12. The formats PARTPAT and ELPAT connect shell element patches on side A and B. The patches are identified by specifying SHIDA and SHIDB (for ELPAT connection) and by specifying property IDs PIDA and PIDB for PARTPAT connection (wherein SHIDA and SHIDB are found by appropriate search of best projections of GS (or GA) onto the surfaces A and B, respectively). The piercing points GA and GB are found by appropriate projections onto SHIDA and SHIDB. Then the axis GA-GB is used to define four pairs of auxiliary points GAHi, GBHi, i=1,4 that are located on patches A and B, respectively. The cross-section area of the resulting hexahedral is equivalent to the area of the weld. The weld stiffness matrix is first built using the auxiliary points and then constrained to supporting shell nodes using respective shape functions.

    
    
    Figure 6.

13. Fastener elements are ignored in heat transfer analysis.

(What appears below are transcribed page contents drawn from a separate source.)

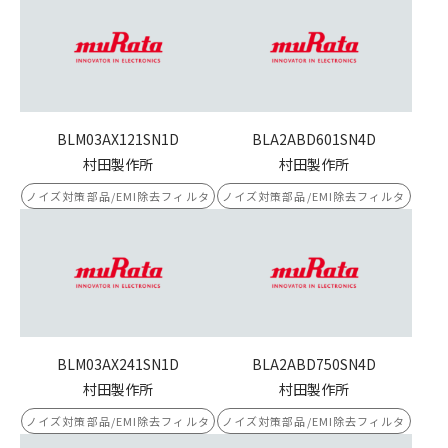
BLM03AX121SN1D
BLA2ABD601SN4D
村田製作所
村田製作所
ノイズ対策部品/EMI除去フィルタ
ノイズ対策部品/EMI除去フィルタ
BLM03AX241SN1D
BLA2ABD750SN4D
村田製作所
村田製作所
ノイズ対策部品/EMI除去フィルタ
ノイズ対策部品/EMI除去フィルタ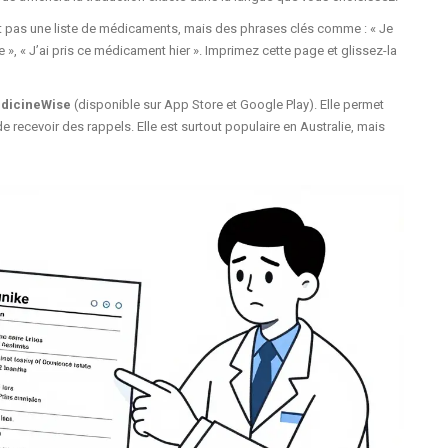
t pas une liste de médicaments, mais des phrases clés comme : « Je
ne », « J’ai pris ce médicament hier ». Imprimez cette page et glissez-la
dicineWise
(disponible sur App Store et Google Play). Elle permet
e recevoir des rappels. Elle est surtout populaire en Australie, mais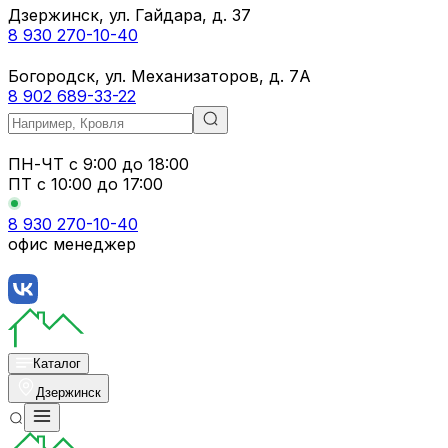
Дзержинск, ул. Гайдара, д. 37
8 930 270-10-40
Богородск, ул. Механизаторов, д. 7А
8 902 689-33-22
ПН-ЧТ
с 9:00 до 18:00
ПТ с
10:00 до 17:00
8 930 270-10-40
офис менеджер
Каталог
Дзержинск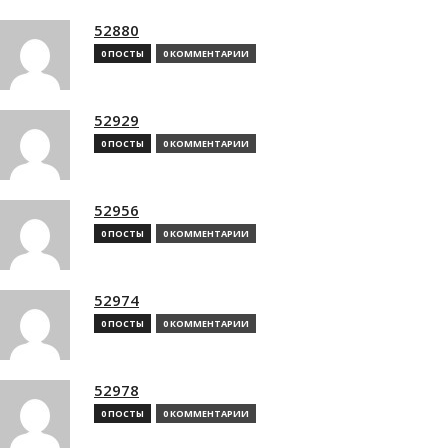
52880
0 ПОСТЫ
0 КОММЕНТАРИИ
52929
0 ПОСТЫ
0 КОММЕНТАРИИ
52956
0 ПОСТЫ
0 КОММЕНТАРИИ
52974
0 ПОСТЫ
0 КОММЕНТАРИИ
52978
0 ПОСТЫ
0 КОММЕНТАРИИ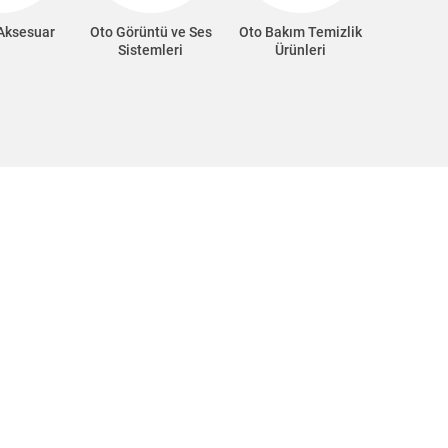
 Aksesuar
Oto Görüntü ve Ses
Oto Bakım Temizlik
Oto Süp
Sistemleri
Ürünleri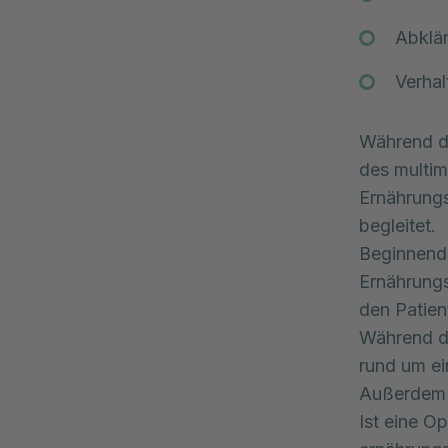
Abklä
Verhal
Während d
des multim
Ernährungs
begleitet.
Beginnend 
Ernährungs
den Patien
Während de
rund um e
Außerdem w
Ist eine O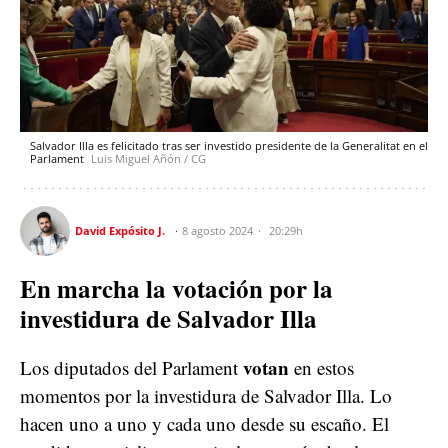
Salvador Illa es felicitado tras ser investido presidente de la Generalitat en el
Parlament
Luis Miguel Añón / CG
David Expósito J.
8 agosto 2024
20:29h
En marcha la votación por la
investidura de Salvador Illa
votan
Los diputados del Parlament
en estos
momentos por la investidura de Salvador Illa. Lo
hacen uno a uno y cada uno desde su escaño. El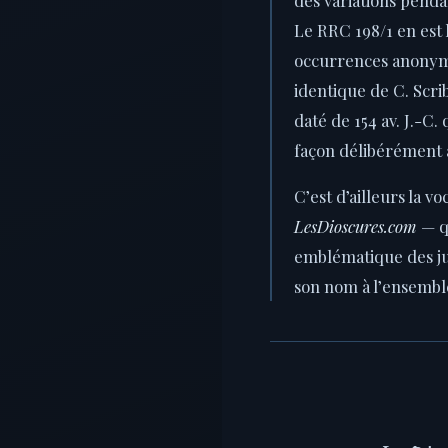
Le RRC 198/1 en est 
occurrences anonym
identique de C. Scri
daté de 154 av. J.-C.
façon délibérément 
C’est d’ailleurs la vo
LesDioscures.com
— q
emblématique des ju
son nom à l’ensembl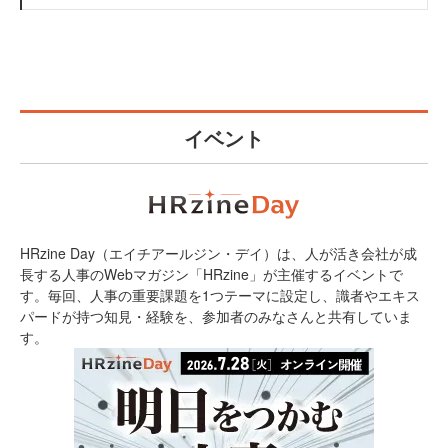
イベント
HRzine Day（エイチアールジン・デイ）は、人が活き会社が成
長する人事のWebマガジン「HRzine」が主催するイベントで
す。毎回、人事の重要課題を1つテーマに設定し、識者やエキス
パードが持つ知見・経験を、参加者のみなさんと共有していま
す。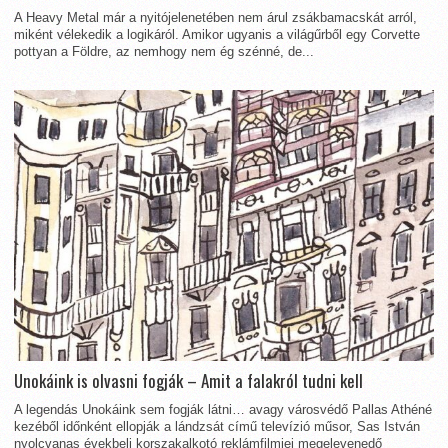
A Heavy Metal már a nyitójelenetében nem árul zsákbamacskát arról,
miként vélekedik a logikáról. Amikor ugyanis a világűrből egy Corvette
pottyan a Földre, az nemhogy nem ég szénné, de...
Unokáink is olvasni fogják – Amit a falakról tudni kell
A legendás Unokáink sem fogják látni… avagy városvédő Pallas Athéné
kezéből időnként ellopják a lándzsát című televízió műsor, Sas István
nyolcvanas évekbeli korszakalkotó reklámfilmjei megelevenedő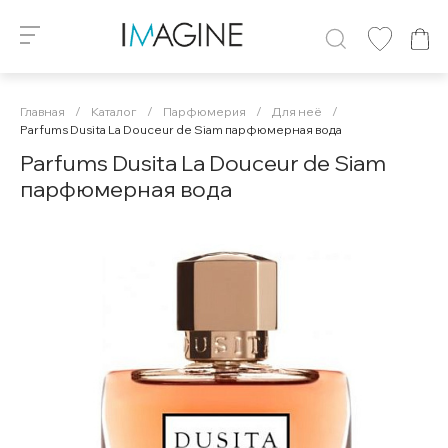
Главная
/
Каталог
/
Парфюмерия
/
Для неё
/
Parfums Dusita La Douceur de Siam парфюмерная вода
Parfums Dusita La Douceur de Siam
парфюмерная вода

14. Supported local entries in specific parts can be referenced by the use of "fully-qualified references" on CBAR entries in the model. A fully-qualified reference ("PartName.number") is similar to the format of a numeric reference. "PartName" is the name of the part that contains the referenced local entry (part names are defined on the BEGIN Bulk Data Entry in the model). "number" is the identification number of a referenced local entry in the part "PartName". Refer to Parts and Instances in the User Guide for detailed information on the use of fully-qualified references.
15. This card is represented as a rod element in HyperMesh.